Vulnerability is an infinitely precious thing. There is nothing as lonely as that which has become hardened. When your heart hardens, your life has become numb. Yeats says, “Too long a sacrifice can make a stone of the heart.” Though vulnerability leaves one open to pain, one should somehow still be ultimately glad of vulnerability. Part of our origin lies in the Darwinian kingdom of species competition and adaptation. Some instinct within us knows that we must be careful about exposure. We cannot let the heart be too easily seen, or we will get hurt. Everyone gets hurt. The extreme response to hurt is to close the heart. Yet to make yourself invulnerable is to lose something very precious. You put yourself outside the arena of risk where possibility and growth are alive. Vulnerability risks hurt, disappointment, and failure. Yet it remains a vital opening to change and to truth. We should not see our vulnerability as something we need to hide or get over. The slow and difficult work of living out your vulnerability holds you in the flow of life. It is great when we can learn to behold our vulnerability as one of the most important gates of blessing into the inner world. In giving love we are most human and most vulnerable.

The Loss of Spontaneity

In the Bible practically all the real points of novelty, change, and growth are related to points of vulnerability. When you are vulnerable, you are exposed externally; what comes towards you can really hurt you. When you are in harmony, you can take untold pressure. You can carry many burdens with grace. When you suffer, your sense of rhythm deserts you. Perhaps it is only then that you become aware of how deeply your life is normally blessed by unnoticed spontaneity. A natural spontaneity always holds you in the dance of your soul. When that spontaneity dries up, you fall out of the embrace and onto the rough gravel of deliberateness.

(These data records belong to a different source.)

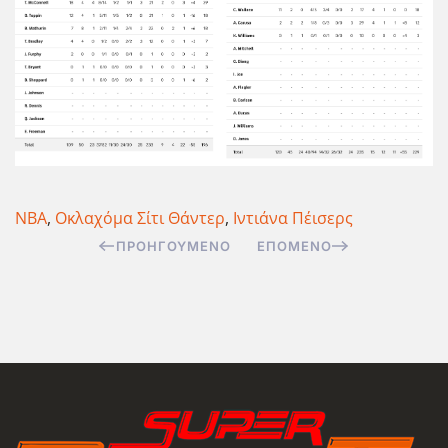
NBA
,
Οκλαχόμα Σίτι Θάντερ
,
Ιντιάνα Πέισερς
ΠΡΟΗΓΟΎΜΕΝΟ
ΕΠΌΜΕΝΟ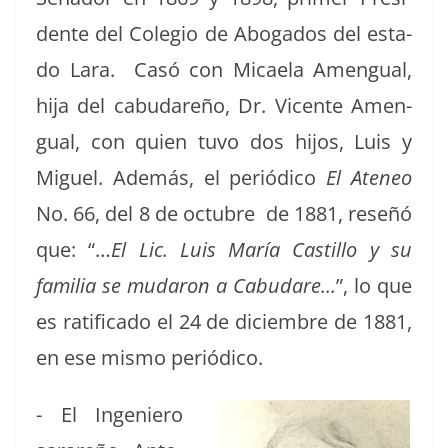
dente del Cole­gio de Abo­ga­dos del esta­
do Lara. Casó con Micaela Amen­gual,
hija del cabu­dareño, Dr. Vicente Amen­
gual, con quien tuvo dos hijos, Luis y
Miguel. Además, el per­iódi­co
El Ate­neo
No. 66, del 8 de octubre de 1881, reseñó
que: “…
El Lic. Luis María Castil­lo y su
famil­ia se mudaron a Cabu­dare…
”, lo que
es rat­i­fi­ca­do el 24 de diciem­bre de 1881,
en ese mis­mo periódico.
- El Inge­niero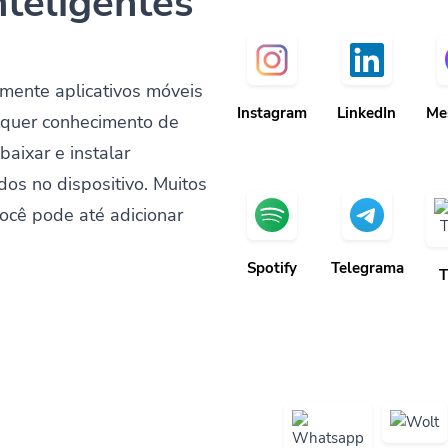
nteligentes
mente aplicativos móveis
Instagram
LinkedIn
Me
lquer conhecimento de
baixar e instalar
dos no dispositivo. Muitos
ocê pode até adicionar
Spotify
Telegrama
T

You can no longer depend on your natural presence. When you really suffer, you learn the awful necessity of deliberateness. Even the smallest act must be willed, and it costs you disproportionate energy. It is the last straw that breaks the camel’s back. I heard this as a child, and it always struck me as quite incredible that one more straw could have such a destructive effect on the strong back of the camel. The last straw was surely no heavier than all the prior straws. It was the fact of the camel’s vulnerability and the cumulative weight of all the prior straws that were so destructive. When you carry a great weight of pain, you can be knocked over by a feather. Cut off from your spontaneity, it is extremely difficult to stand at all on your own ground. It takes a constant renewal of energy to hold yourself to your own routine. After a day of suffering, you are totally exhausted and empty, and most probably you cannot look forward to the ease of sleep either. The serpents of anxiety never sleep; they poison the innocence of the night.